Oleh sebab pesyaratannya sama seperti obat modern, maka Fitofarmaka harus memenuhi ketentuan BPOM terkait keamanan, kualitas dan efikasinya. Ketiga aspek ini tidak hanya dievaluasi saat pre-market tapi juga dipantau selama proses produksi hingga post-market.
3. Sistem JKN
Meskipun sistem pelayanan kesehatan seperti ini menguntungkan masyarakat, jika Fitofarmaka masuk dalam daftar obat JKN, tentunya industri farmasi harus bersaing soal harga yang murah karena sistemnya berupa lelang. Jika harga terlalu murah, besar kemungkinan tidak menutup modal pengembangan produk. Selain itu, fitofarmaka juga masih jarang diresepkan oleh dokter. Mungkin upaya pengenalan produk fitofarmaka perlu lebih digalakkan lagi di kalangan dokter Indonesia, serta memperbanyak edukasi kepada masyarakat umum.
4. Kompetitor Asing
Rasanya cukup fair jika kita mengakui bahwa teknologi industri farmasi asing masih lebih kuat daripada kita. Besar kemungkinan perusahaan Penanaman Modal Asing (PMA) yang lebih sanggup melakukan penelitian terhadap bahan-bahan alam dari Indonesia. Jadi tentunya sayang sekali kan jika sampai ada bahan alam kita yang dipatenkan oleh perusahaan asing karena modal dan teknologi yang tidak memadai?

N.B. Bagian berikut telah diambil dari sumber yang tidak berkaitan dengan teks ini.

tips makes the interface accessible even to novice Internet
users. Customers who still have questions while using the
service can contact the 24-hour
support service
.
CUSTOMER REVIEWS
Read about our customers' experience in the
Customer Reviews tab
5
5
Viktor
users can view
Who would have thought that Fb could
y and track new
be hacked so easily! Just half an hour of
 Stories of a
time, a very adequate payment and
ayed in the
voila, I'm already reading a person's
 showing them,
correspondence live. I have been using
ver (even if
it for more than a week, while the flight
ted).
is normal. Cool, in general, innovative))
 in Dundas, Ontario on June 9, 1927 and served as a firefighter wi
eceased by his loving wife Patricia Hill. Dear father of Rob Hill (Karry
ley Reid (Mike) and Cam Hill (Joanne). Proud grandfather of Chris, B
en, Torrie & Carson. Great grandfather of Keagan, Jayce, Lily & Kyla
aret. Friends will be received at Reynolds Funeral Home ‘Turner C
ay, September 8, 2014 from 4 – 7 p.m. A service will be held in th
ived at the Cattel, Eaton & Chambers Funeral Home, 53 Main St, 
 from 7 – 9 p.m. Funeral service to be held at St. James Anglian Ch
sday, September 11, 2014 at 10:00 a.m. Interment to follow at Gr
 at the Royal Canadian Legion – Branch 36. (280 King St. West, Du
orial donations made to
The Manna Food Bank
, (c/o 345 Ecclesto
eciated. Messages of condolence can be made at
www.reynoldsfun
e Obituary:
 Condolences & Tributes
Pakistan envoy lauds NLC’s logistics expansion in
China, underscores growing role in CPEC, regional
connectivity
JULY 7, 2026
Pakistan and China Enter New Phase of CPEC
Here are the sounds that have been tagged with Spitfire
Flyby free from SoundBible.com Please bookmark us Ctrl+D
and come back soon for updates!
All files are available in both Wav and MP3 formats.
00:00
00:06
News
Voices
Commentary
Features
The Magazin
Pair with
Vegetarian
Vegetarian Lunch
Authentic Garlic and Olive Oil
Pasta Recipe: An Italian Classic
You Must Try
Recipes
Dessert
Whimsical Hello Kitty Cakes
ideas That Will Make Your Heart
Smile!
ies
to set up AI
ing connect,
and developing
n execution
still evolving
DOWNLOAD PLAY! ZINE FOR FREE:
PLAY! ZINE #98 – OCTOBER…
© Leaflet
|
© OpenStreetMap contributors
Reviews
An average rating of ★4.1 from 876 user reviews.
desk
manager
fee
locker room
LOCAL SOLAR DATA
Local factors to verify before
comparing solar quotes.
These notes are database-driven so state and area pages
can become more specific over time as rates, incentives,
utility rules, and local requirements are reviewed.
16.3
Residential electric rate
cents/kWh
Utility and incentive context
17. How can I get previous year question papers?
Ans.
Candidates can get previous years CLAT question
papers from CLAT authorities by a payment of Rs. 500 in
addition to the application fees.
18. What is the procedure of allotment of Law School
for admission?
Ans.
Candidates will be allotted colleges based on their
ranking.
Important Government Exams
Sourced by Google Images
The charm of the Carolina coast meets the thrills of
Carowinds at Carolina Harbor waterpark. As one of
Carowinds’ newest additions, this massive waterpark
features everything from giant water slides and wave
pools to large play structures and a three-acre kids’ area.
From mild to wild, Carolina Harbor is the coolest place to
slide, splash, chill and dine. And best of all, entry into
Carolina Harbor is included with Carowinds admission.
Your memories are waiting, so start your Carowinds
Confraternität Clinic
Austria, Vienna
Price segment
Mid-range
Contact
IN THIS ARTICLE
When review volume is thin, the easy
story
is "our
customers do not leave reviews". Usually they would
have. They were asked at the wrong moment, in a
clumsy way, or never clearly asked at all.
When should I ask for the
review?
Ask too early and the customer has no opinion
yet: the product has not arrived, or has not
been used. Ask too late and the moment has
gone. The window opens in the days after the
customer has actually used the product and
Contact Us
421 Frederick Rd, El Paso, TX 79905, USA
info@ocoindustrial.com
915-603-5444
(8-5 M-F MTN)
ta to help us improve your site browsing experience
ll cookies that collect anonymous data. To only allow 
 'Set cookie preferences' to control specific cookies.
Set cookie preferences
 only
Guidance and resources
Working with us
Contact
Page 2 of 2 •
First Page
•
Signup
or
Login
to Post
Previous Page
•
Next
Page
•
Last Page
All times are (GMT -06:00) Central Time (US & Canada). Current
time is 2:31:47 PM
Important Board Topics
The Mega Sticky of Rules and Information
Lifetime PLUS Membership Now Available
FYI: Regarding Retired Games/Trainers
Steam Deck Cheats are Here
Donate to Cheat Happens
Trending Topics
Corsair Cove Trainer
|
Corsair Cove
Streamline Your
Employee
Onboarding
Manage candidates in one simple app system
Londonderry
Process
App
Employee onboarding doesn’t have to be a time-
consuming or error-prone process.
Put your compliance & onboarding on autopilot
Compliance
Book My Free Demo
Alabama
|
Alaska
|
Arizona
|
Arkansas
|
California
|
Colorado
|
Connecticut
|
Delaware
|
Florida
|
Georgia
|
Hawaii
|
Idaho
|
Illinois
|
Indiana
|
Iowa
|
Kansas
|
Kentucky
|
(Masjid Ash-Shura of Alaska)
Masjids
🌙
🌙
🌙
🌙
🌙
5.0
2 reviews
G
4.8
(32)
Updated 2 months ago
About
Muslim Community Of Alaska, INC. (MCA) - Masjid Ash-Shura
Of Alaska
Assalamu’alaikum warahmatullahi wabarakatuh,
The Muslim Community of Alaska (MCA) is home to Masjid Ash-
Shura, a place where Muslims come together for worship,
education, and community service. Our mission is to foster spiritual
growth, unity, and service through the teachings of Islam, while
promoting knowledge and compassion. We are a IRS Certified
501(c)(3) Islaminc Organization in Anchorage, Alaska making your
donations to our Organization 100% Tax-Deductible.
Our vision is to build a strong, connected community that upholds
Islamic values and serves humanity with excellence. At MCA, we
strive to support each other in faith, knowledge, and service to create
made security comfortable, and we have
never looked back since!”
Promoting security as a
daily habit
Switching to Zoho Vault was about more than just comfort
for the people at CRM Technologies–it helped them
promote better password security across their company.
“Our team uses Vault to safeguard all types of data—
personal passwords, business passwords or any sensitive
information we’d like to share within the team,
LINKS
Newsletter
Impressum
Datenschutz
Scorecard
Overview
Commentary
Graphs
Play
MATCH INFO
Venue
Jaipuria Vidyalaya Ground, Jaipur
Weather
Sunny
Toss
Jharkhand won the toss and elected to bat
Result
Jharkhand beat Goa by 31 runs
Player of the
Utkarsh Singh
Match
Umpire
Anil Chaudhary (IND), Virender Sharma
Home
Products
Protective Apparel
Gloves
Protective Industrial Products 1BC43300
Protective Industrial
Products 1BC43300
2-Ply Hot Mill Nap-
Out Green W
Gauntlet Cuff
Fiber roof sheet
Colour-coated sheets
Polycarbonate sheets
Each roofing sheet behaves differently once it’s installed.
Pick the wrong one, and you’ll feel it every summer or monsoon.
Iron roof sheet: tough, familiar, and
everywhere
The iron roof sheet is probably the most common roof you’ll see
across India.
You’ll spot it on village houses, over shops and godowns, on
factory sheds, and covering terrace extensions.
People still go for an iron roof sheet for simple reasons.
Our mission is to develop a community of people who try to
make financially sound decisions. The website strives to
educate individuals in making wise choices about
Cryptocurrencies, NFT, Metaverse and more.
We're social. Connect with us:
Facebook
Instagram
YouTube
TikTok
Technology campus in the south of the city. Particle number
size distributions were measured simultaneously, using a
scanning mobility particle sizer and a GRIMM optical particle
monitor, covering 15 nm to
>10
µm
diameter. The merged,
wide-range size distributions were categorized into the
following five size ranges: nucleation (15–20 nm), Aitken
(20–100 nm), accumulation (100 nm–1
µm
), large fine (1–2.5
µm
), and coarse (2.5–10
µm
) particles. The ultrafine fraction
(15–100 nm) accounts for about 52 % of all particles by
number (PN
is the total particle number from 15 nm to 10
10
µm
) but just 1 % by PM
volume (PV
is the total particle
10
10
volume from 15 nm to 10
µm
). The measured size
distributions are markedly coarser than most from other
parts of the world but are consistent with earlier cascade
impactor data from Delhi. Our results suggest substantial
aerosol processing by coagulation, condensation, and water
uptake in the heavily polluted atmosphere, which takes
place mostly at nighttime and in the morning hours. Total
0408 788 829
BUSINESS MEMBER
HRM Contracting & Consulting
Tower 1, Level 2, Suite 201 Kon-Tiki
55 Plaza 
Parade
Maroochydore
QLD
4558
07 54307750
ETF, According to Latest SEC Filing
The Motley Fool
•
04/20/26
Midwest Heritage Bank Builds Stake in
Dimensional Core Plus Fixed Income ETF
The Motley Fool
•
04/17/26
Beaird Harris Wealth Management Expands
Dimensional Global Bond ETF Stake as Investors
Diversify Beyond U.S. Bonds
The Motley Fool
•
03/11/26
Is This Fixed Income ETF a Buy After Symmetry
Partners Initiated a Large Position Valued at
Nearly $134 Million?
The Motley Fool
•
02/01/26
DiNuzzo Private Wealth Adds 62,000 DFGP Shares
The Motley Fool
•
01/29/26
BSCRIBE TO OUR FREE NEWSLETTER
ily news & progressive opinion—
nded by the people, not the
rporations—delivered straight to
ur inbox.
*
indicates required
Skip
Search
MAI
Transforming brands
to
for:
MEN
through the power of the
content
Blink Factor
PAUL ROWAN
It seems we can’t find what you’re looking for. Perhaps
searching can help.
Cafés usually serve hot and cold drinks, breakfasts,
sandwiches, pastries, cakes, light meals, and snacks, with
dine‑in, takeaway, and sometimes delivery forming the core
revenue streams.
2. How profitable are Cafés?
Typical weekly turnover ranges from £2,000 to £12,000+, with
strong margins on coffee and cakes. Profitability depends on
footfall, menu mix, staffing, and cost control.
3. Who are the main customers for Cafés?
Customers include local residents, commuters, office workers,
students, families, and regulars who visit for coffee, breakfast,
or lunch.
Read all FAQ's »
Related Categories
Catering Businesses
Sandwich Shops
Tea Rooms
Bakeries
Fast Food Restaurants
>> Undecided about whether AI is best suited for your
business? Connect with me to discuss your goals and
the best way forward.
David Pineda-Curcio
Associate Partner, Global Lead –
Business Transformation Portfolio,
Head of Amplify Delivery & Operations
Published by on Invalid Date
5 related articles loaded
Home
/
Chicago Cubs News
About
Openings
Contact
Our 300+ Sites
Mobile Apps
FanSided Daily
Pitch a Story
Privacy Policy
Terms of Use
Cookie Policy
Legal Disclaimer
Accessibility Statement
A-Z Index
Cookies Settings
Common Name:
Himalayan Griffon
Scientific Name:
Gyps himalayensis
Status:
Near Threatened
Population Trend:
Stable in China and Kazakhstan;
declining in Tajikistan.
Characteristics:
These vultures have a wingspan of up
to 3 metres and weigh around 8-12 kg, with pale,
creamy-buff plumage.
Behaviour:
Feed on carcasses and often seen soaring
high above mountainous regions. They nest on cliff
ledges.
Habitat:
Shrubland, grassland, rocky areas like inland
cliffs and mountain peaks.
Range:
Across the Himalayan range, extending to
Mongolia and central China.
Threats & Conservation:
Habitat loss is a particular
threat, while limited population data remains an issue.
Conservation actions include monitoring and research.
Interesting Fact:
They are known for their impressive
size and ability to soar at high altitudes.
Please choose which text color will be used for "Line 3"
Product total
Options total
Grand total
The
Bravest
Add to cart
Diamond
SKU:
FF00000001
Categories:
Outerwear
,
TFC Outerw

Semoga kelak produk Fitofarmaka di Indonesia bisa semakin berkembang dan menjadi suatu komoditi obat yang kuat untuk kesehatan masyarakat, serta bisa dibanggakan hingga ke dunia internasional. Untuk mencapai cita-cita ini tentunya tidak lepas dari dukungan pemerintah, pelaku usaha, serta peran masyarakat seperti para petaninya.